#### WORK ORDER
When the word "einem" shows up in a line of the data below, copy that whole line.
++++ SOURCE MATERIAL ++++
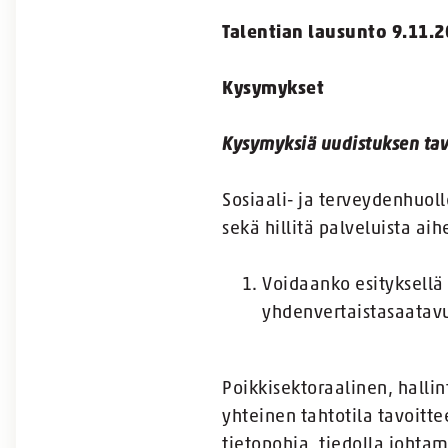
Talentian lausunto 9.11.
Kysymykset
Kysymyksiä uudistuksen tav
Sosiaali- ja terveydenhuol
sekä hillitä palveluista a
Voidaanko esityksellä
yhdenvertaistasaatavuu
Poikkisektoraalinen, halli
yhteinen tahtotila tavoitt
tietopohja, tiedolla johtam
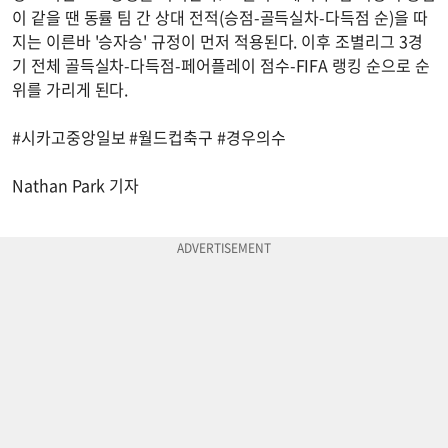
이 같을 땐 동률 팀 간 상대 전적(승점-골득실차-다득점 순)을 따
지는 이른바 '승자승' 규정이 먼저 적용된다. 이후 조별리그 3경
기 전체 골득실차-다득점-페어플레이 점수-FIFA 랭킹 순으로 순
위를 가리게 된다.
#시카고중앙일보 #월드컵축구 #경우의수
Nathan Park 기자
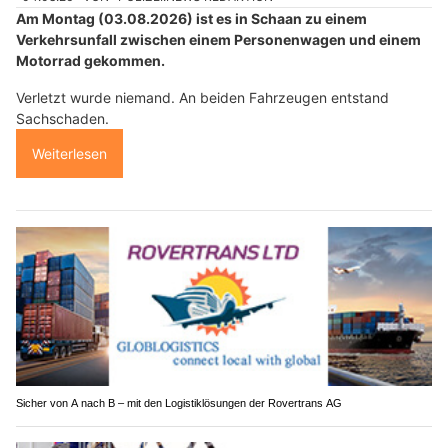
Am Montag (03.08.2026) ist es in Schaan zu einem
Verkehrsunfall zwischen einem Personenwagen und einem
Motorrad gekommen.
Verletzt wurde niemand. An beiden Fahrzeugen entstand
Sachschaden.
Weiterlesen
Sicher von A nach B – mit den Logistiklösungen der Rovertrans AG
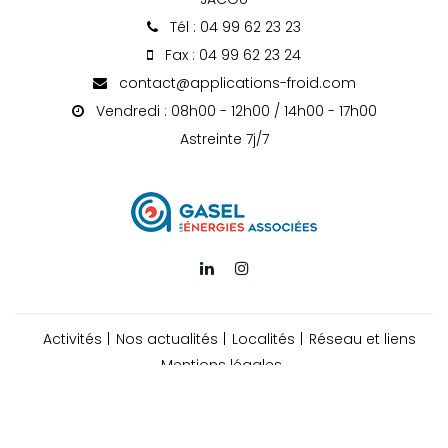
Tél : 04 99 62 23 23
Fax : 04 99 62 23 24
contact@applications-froid.com
Vendredi : 08h00 - 12h00 / 14h00 - 17h00
Astreinte 7j/7
Activités
Nos actualités
Localités
Réseau et liens
Mentions légales
Charte d’utilisation des données
Gestion des cookies
2026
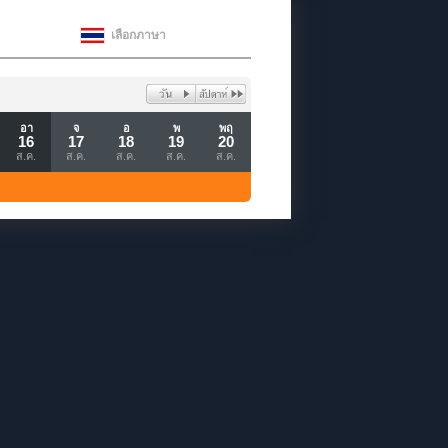
เลือกภาษา
อา
จ
อ
พ
พฤ
16
17
18
19
20
ส.ค.
ส.ค.
ส.ค.
ส.ค.
ส.ค.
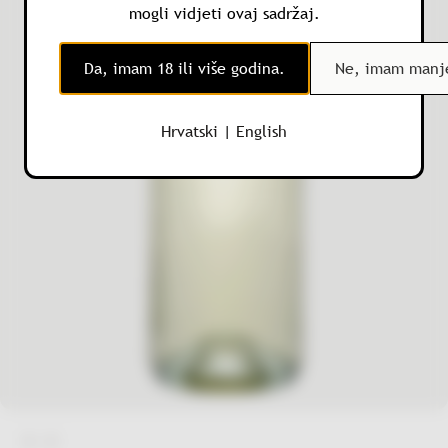
mogli vidjeti ovaj sadržaj.
Da, imam 18 ili više godina.
Ne, imam manje
Hrvatski
|
English
1 · 1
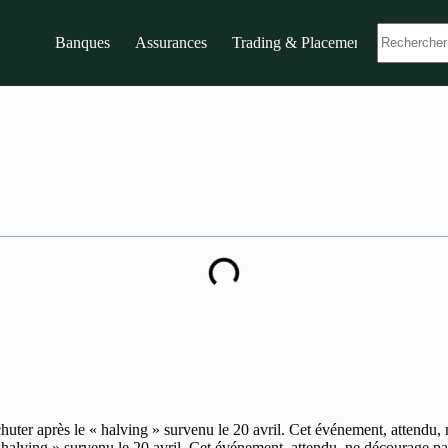
Banques
Assurances
Trading & Placements
huter après le « halving » survenu le 20 avril. Cet événement, attendu, 
« halving » survenu le 20 avril. Cet événement, attendu, ne décourage pa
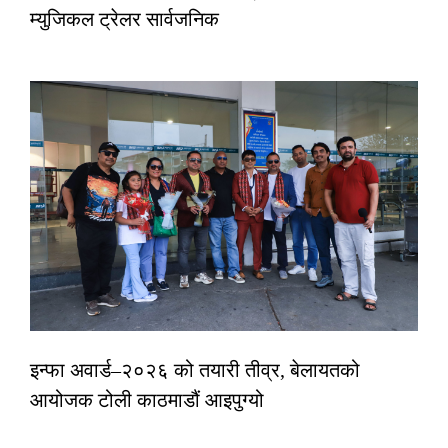
म्युजिकल ट्रेलर सार्वजनिक
इन्फा अवार्ड–२०२६ को तयारी तीव्र, बेलायतको
आयोजक टोली काठमाडौं आइपुग्यो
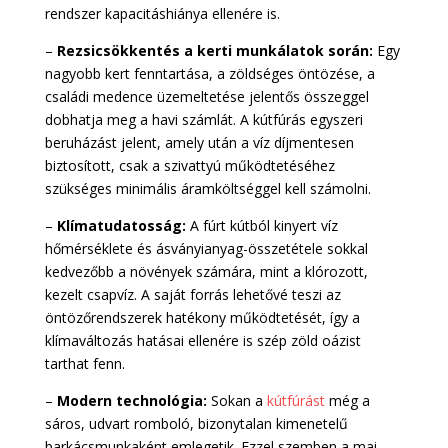
rendszer kapacitáshiánya ellenére is.
–
Rezsicsökkentés a kerti munkálatok során:
Egy
nagyobb kert fenntartása, a zöldséges öntözése, a
családi medence üzemeltetése jelentős összeggel
dobhatja meg a havi számlát. A kútfúrás egyszeri
beruházást jelent, amely után a víz díjmentesen
biztosított, csak a szivattyú működtetéséhez
szükséges minimális áramköltséggel kell számolni.
–
Klímatudatosság:
A fúrt kútból kinyert víz
hőmérséklete és ásványianyag-összetétele sokkal
kedvezőbb a növények számára, mint a klórozott,
kezelt csapvíz. A saját forrás lehetővé teszi az
öntözőrendszerek hatékony működtetését, így a
klímaváltozás hatásai ellenére is szép zöld oázist
tarthat fenn.
–
Modern technológia:
Sokan a
kútfúrást
még a
sáros, udvart romboló, bizonytalan kimenetelű
barkácsmunkaként emlegetik. Ezzel szemben a mai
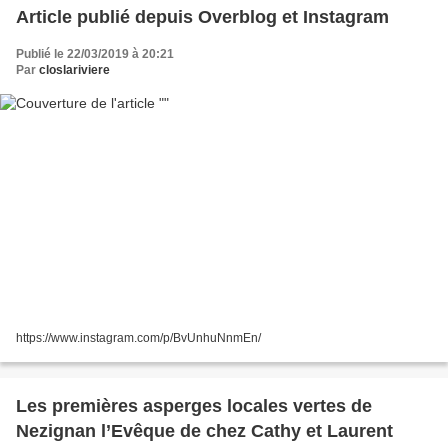
Article publié depuis Overblog et Instagram
Publié le 22/03/2019 à 20:21
Par
closlariviere
https://www.instagram.com/p/BvUnhuNnmEn/
Les premières asperges locales vertes de
Nezignan l’Evêque de chez Cathy et Laurent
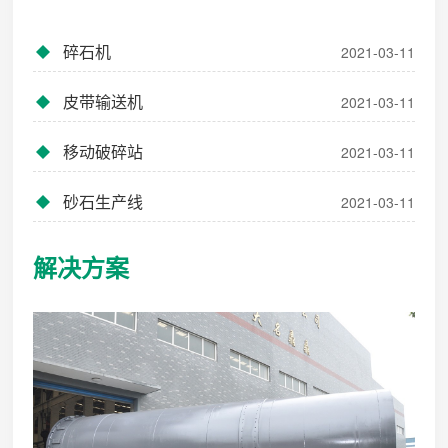
碎石机
2021-03-11
皮带输送机
2021-03-11
移动破碎站
2021-03-11
砂石生产线
2021-03-11
解决方案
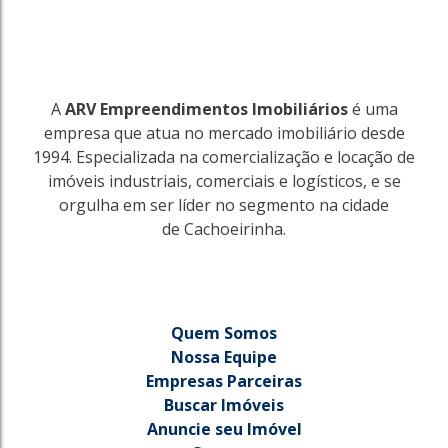
A
ARV Empreendimentos Imobiliários
é uma
empresa que atua no mercado imobiliário desde
1994. Especializada na comercialização e locação de
imóveis industriais, comerciais e logísticos, e se
orgulha em ser líder no segmento na cidade
de Cachoeirinha.
Quem Somos
Nossa Equipe
Empresas Parceiras
Buscar Imóveis
Anuncie seu Imóvel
++++
#### RESPONSE AREA
Am Montag (03.08.2026) ist es in Schaan zu einem
Verkehrsunfall zwischen einem Personenwagen und einem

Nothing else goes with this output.